By John Mulderig
NEW YORK (CNS) — A thinking person’s road movie, "The Way" (Producers Distribution Agency /ARC) follows a quartet of central characters along the ancient pilgrimage route from France to the Spanish shrine of Santiago de Compostela, even as it conducts viewers through a reflective, and ultimately rewarding, exploration of elemental themes.
Writer-director Emilio Estevez’s drama challenges materialistic values and treats faith with refreshing respect. But its focus — like the varied motivations of the contemporary pilgrims it portrays — is more broadly spiritual than specifically religious. Thus Catholicism is treated as something the onscreen travelers encounter rather than fully embrace.
So moviegoers on the lookout for a full-blown conversion story will be disappointed. And parents will want to keep in mind that some aspects of the dialogue and behavior on display, including one character’s fondness for marijuana, make this meditative offering unsuitable for kids.
In an echo of reality, Estevez and his real-life dad, Martin Sheen, play a father and son. The fictional duo’s temperamental differences, however, have left them semi-estranged. Estevez’s Daniel is hungry for experience and fond of globetrotting, while Sheen’s Tom, a prosperous California ophthalmologist and widower, is content to divide his time between his office and the golf course.
It’s out on the links that Tom gets the shocking news that Daniel has been killed in a freak storm while pursuing his latest adventure — hiking the mountainous path to Santiago first blazed by medieval pilgrims. After claiming Daniel’s body and effects, Tom resolves to complete the journey Daniel had only just begun as a means of honoring the lad’s memory.
As he follows the Camino through the lush landscape of the Basque Country, Tom meets, and bonds with, three of his fellow sojourners: Sarah (Deborah Kara Unger), a tart-tongued Canadian divorcee out to quit smoking, Joost (Yorick van Wageningen), a merrily gormandizing Dutchman who hopes to lose weight, and Jack (James Nesbitt) a garrulous Irish author struggling with writer’s block.

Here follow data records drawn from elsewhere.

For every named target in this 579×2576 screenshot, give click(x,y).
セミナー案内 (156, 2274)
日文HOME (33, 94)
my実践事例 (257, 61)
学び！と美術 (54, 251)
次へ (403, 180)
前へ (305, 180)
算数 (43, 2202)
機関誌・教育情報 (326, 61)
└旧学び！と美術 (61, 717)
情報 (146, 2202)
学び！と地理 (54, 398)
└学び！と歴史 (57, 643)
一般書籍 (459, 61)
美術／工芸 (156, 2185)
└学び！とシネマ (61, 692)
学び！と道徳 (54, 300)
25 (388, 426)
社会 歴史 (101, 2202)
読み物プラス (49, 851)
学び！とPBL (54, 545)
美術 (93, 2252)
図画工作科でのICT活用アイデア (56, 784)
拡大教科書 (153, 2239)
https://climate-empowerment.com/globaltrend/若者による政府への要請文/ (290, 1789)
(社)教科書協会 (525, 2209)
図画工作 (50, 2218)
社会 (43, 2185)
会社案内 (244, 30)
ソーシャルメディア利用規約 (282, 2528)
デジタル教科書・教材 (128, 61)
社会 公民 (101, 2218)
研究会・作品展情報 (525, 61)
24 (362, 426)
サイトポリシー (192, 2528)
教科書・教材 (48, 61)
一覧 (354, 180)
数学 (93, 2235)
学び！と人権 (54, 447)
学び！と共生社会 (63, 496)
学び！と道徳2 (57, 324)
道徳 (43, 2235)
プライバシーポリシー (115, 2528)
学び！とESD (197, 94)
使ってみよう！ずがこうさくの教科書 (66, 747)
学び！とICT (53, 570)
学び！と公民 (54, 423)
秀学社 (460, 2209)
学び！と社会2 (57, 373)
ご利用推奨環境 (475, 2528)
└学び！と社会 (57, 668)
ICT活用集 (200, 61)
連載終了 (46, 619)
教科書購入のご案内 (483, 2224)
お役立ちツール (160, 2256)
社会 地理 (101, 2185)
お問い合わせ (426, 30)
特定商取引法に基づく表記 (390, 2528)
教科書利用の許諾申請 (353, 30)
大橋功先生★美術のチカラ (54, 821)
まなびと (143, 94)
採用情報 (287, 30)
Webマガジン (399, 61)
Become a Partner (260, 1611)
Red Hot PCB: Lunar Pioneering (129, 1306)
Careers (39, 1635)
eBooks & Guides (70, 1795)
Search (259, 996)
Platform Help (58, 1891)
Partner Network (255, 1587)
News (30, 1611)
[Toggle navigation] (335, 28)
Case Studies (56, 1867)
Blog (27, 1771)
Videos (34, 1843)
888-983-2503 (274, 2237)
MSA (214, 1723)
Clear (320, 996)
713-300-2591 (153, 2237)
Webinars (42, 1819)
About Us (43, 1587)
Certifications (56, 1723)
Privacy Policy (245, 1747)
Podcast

Despite some initial resistance, Tom’s newfound friends gradually break down both his self-imposed isolation and the mild orneriness by which he enforces it. A kindly priest, meanwhile, gives Tom, a self-identified lapsed Catholic, a set of rosary beads. A later scene shows Tom acknowledging that the use of them has proved helpful.
The privations they all endure — long days of walking are followed by nights in primitive dormitories — and the simple but pleasant hospitality offered by the locals drive home the point that happiness and meaning are not to be found in the blind pursuit of wealth.

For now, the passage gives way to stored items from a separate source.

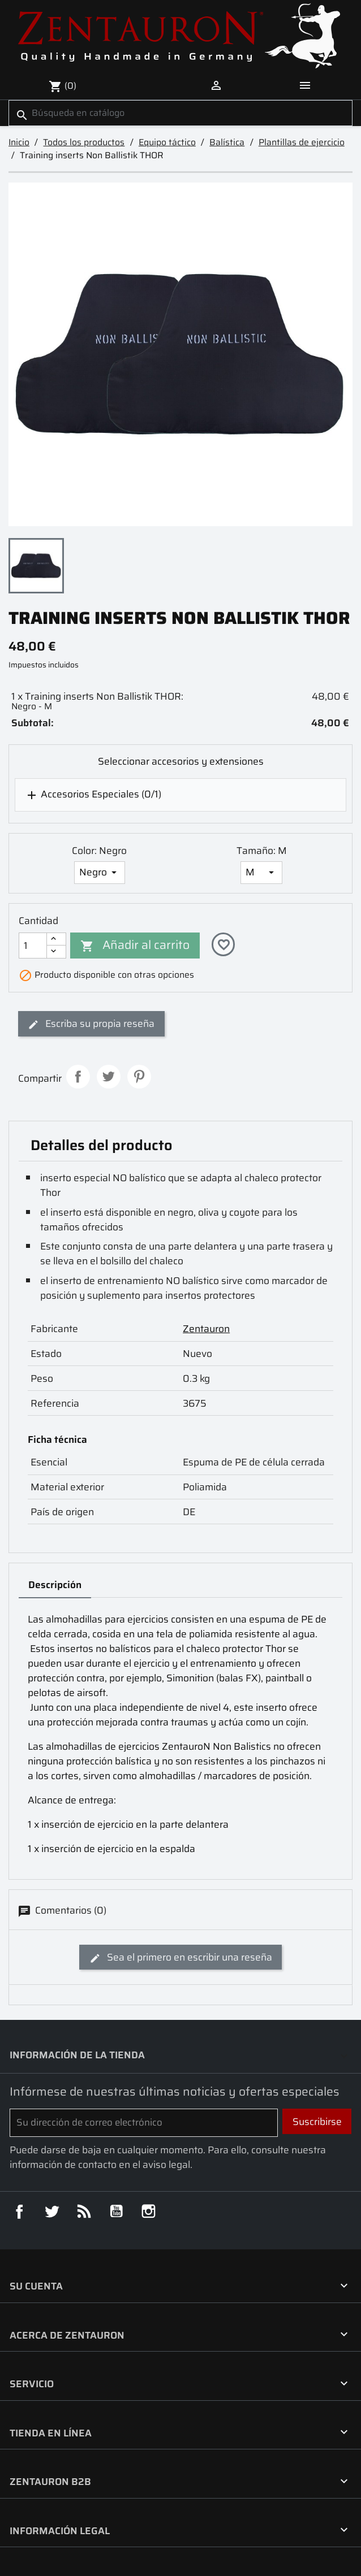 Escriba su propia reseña (91, 1023)
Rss (84, 2211)
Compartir (78, 1076)
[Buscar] (180, 113)
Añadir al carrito (135, 944)
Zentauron (206, 1329)
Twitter (51, 2211)
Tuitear (109, 1076)
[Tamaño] (261, 872)
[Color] (100, 872)
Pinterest (139, 1076)
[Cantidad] (33, 946)
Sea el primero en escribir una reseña (180, 1957)
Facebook (19, 2211)
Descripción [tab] (54, 1585)
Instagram (148, 2211)
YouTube (116, 2211) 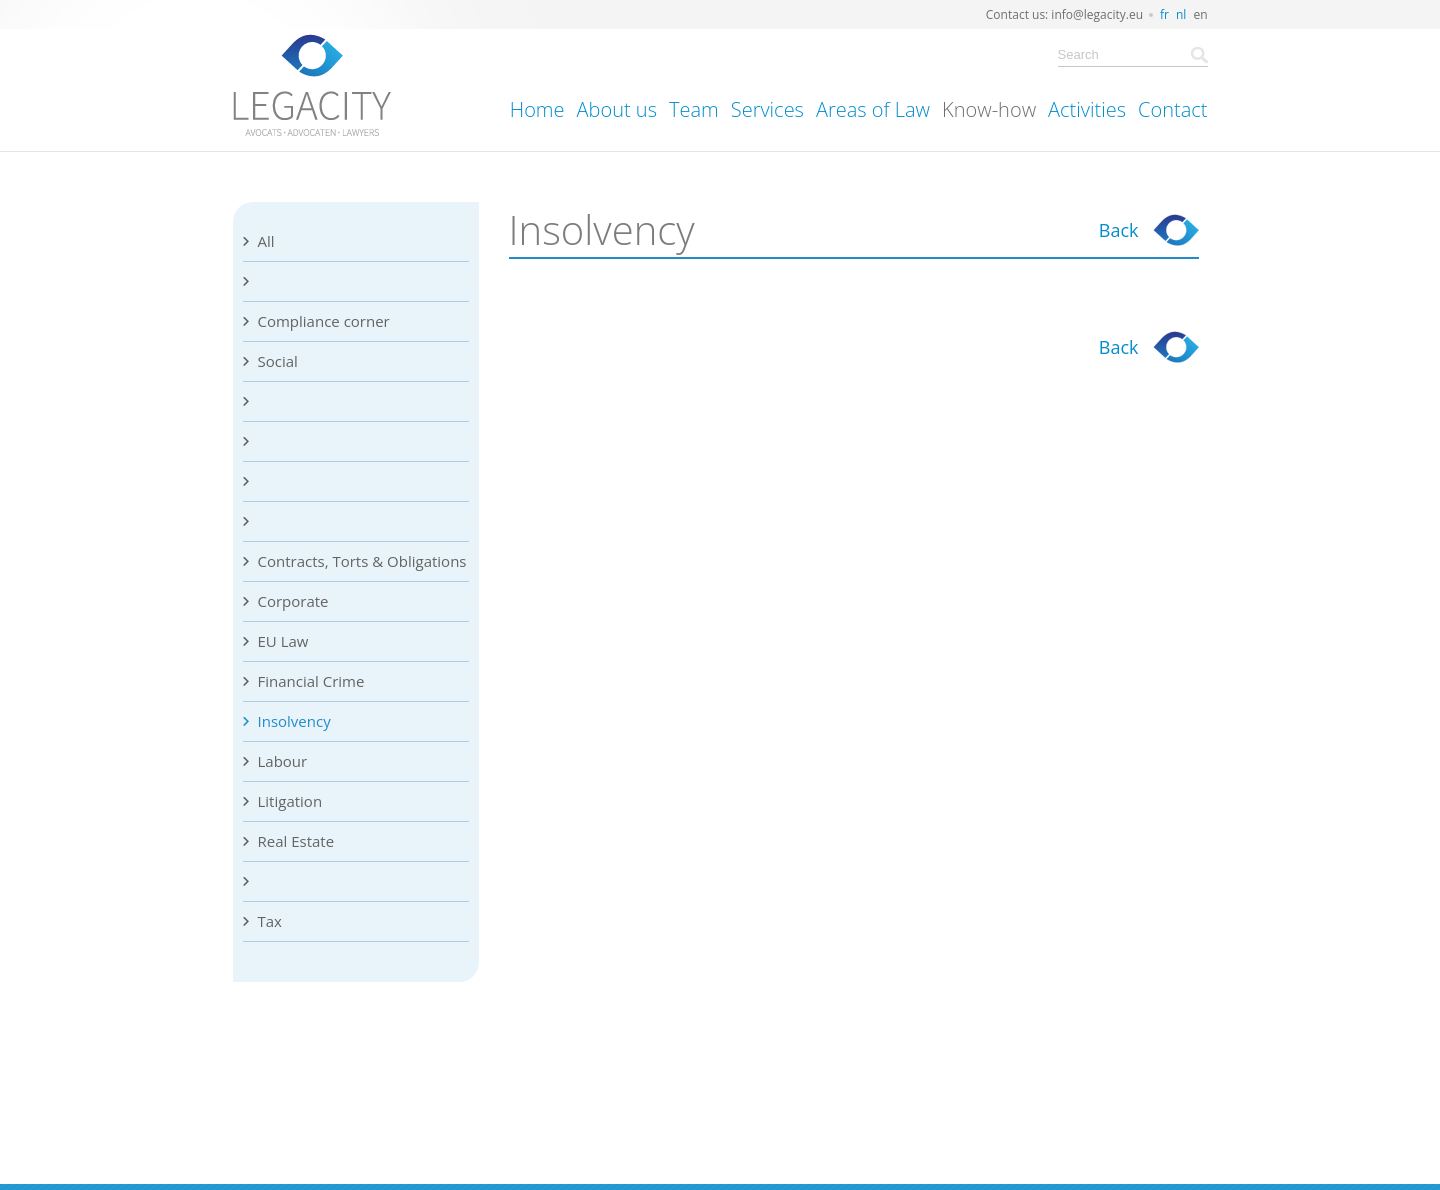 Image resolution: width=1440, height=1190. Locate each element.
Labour (283, 761)
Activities (1087, 109)
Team (694, 109)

"The Way" most closely approaches an explicit endorsement of faith during a climactic scene at the shrine itself. Catholic viewers will especially appreciate the influence that ancient structure exerts on Jack, whose previous sense of alienation from the church he attributes to the clerical scandals in his homeland.

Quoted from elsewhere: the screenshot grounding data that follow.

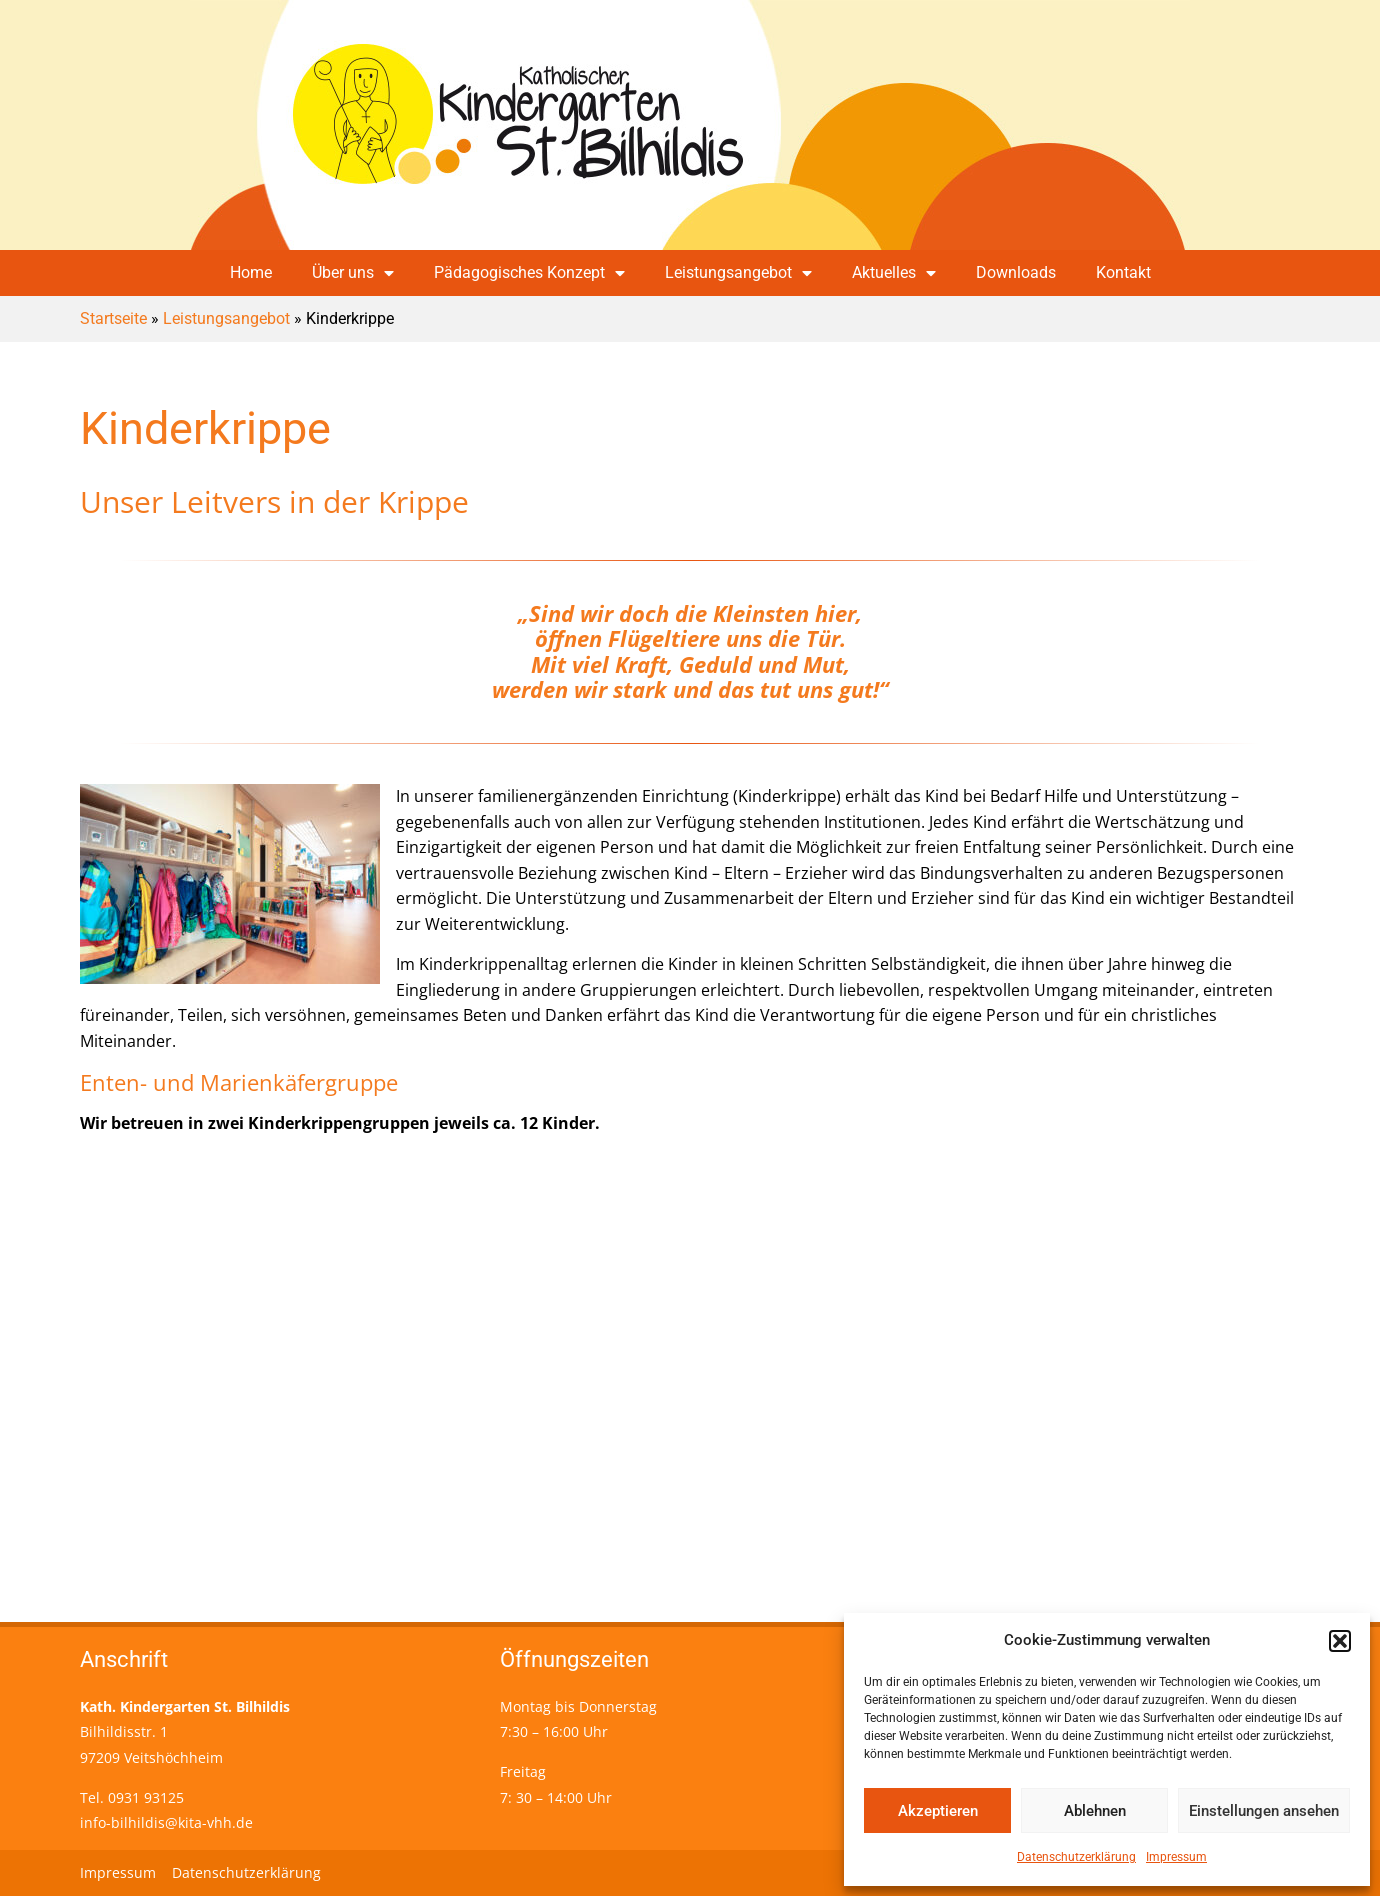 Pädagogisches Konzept (529, 273)
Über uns (353, 273)
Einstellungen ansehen (1264, 1811)
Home (251, 272)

Less welcome is the recurring sight of Tom leaving portions of Daniel’s ashes at various spots along the trail; Christian reverence for the body of a departed person — and the faithful expectation of that body’s resurrection — require, rather, that cremated remains be buried together.
Still, the underlying message of "The Way" — the very title, of course, recalls Jesus’ teaching that he is himself "the way, the truth and the life" — is one that audiences of faith will find congenial, if not as robustly satisfying as less caution might have made it.
The film contains brief partial rear nudity, drug use, a couple of instances of profanity and of crass language as well as references to abortion and sexuality. The Catholic News Service classification is A-III — adults. The Motion Picture Association of America rating is PG-13 — parents strongly cautioned. Some material may be inappropriate for children under 13.